L’Eglise de Sylvanus n’a pratiquement pas de temples officiels et préfère les petites communautés aux grandes villes, bien qu’on y trouve quand même de petits groupes de ses prêtres chargés de la création de zones sauvages ressemblant à des jardins dans l’enceinte des cités. La plupart des fidèles adorent le Chêne Père au milieu d’arbres immenses, particulièrement des chênes anciens, ou au centre de cercles de pierres dressées dans les profondeurs des plus grandes forêts de Faerûn.

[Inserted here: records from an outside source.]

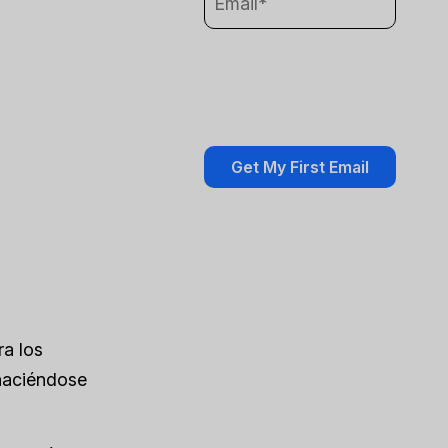
ra los
 haciéndose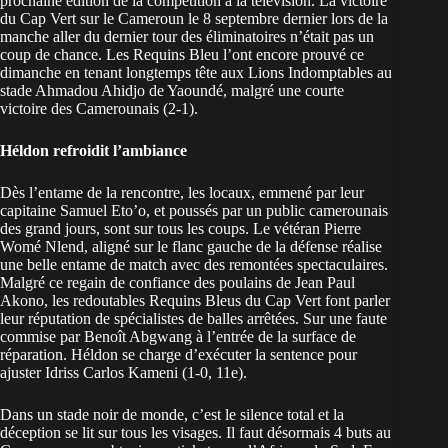
prochaine édition de la compétition à la télévision. La victoire
du Cap Vert sur le Cameroun le 8 septembre dernier lors de la
manche aller du dernier tour des éliminatoires n’était pas un
coup de chance. Les Requins Bleu l’ont encore prouvé ce
dimanche en tenant longtemps tête aux Lions Indomptables au
stade Ahmadou Ahidjo de Yaoundé, malgré une courte
victoire des Camerounais (2-1).
Héldon refroidit l’ambiance
Dès l’entame de la rencontre, les locaux, emmené par leur
capitaine Samuel Eto’o, et poussés par un public camerounais
des grand jours, sont sur tous les coups. Le vétéran Pierre
Womé Nlend, aligné sur le flanc gauche de la défense réalise
une belle entame de match avec des remontées spectaculaires.
Malgré ce regain de confiance des poulains de Jean Paul
Akono, les redoutables Requins Bleus du Cap Vert font parler
leur réputation de spécialistes de balles arrêtées. Sur une faute
commise par Benoît Abgwang à l’entrée de la surface de
réparation. Héldon se charge d’exécuter la sentence pour
ajuster Idriss Carlos Kameni (1-0, 11e).
Dans un stade noir de monde, c’est le silence total et la
déception se lit sur tous les visages. Il faut désormais 4 buts au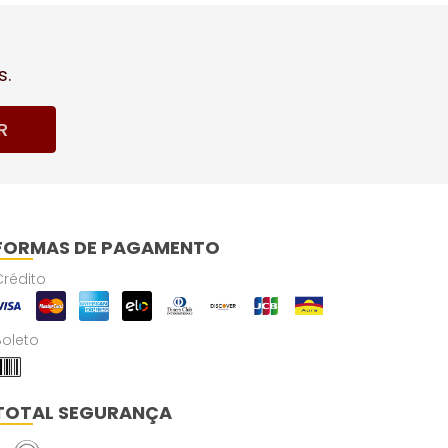
s.
R
FORMAS DE PAGAMENTO
Crédito
Boleto
TOTAL SEGURANÇA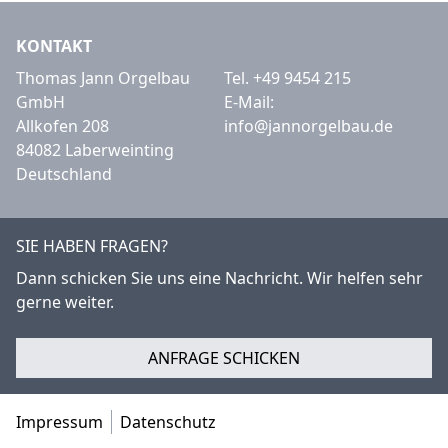
KONTAKT
Thomas Jann Orgelbau
Tel.
+49 9454 215
GmbH
E-Mail:
Allkofen 208
info@jannorgelbau.de
84082 Laberweinting
Deutschland
SIE HABEN FRAGEN?
Dann schicken Sie uns eine Nachricht. Wir helfen sehr
gerne weiter.
ANFRAGE SCHICKEN
Impressum
Datenschutz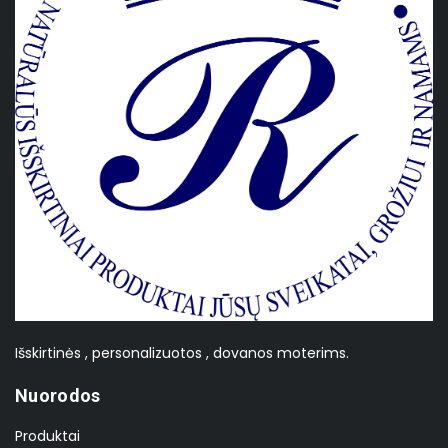
Išskirtinės , personalizuotos , dovanos moterims.
Nuorodos
Produktai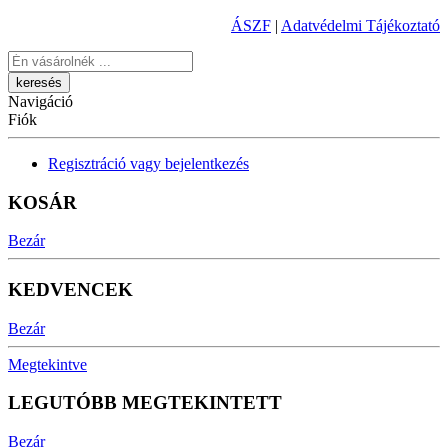
ÁSZF
|
Adatvédelmi Tájékoztató
Keresés
Navigáció
Fiók
Regisztráció vagy bejelentkezés
KOSÁR
Bezár
KEDVENCEK
Bezár
Megtekintve
LEGUTÓBB MEGTEKINTETT
Bezár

La panoplie cérémonielle des prêtres et des druides de Sylvanus est constituée d’une armure de plusieurs couches de feuilles. Pour les prêtres, les feuilles sont faites de plaques de métal et l’ensemble a les mêmes caractéristiques qu’une armure d’écailles. Pour les druides, les feuilles sont en cuir teinté en vert et l’ensemble compte comme une armure de cuir. Ils portent aussi des braies vertes et une chemise, ainsi qu’un heaume affublé d’ales en forme de feuille de chêne. L’Eglise de Sylvanus dispose d’une hiérarchie centralisée dominée par les druides, mais beaucoup de ses membres, dont les prêtres et les rôdeurs, n’appartiennent pas à cette hiérarchie officielle. L’organisation de l’Eglise reproduit les cercles qu’utilisaient les druides antiques. Un druide de haut rang, appelé archi-druide, est à la tête de la plupart des Cercles et ses membres sont des initiés de divers niveaux. Chaque archi-druide dépend du grand druide de sa région, et tous les grands druides dépendent du druide suprême de la foi. Ce dernier poste est particulièrement éprouvant, et aucun individu ne l’occupe pendant plus de quelques années. Lorsqu’ils se retirent, ils sont considérés comme les anciens de la foi.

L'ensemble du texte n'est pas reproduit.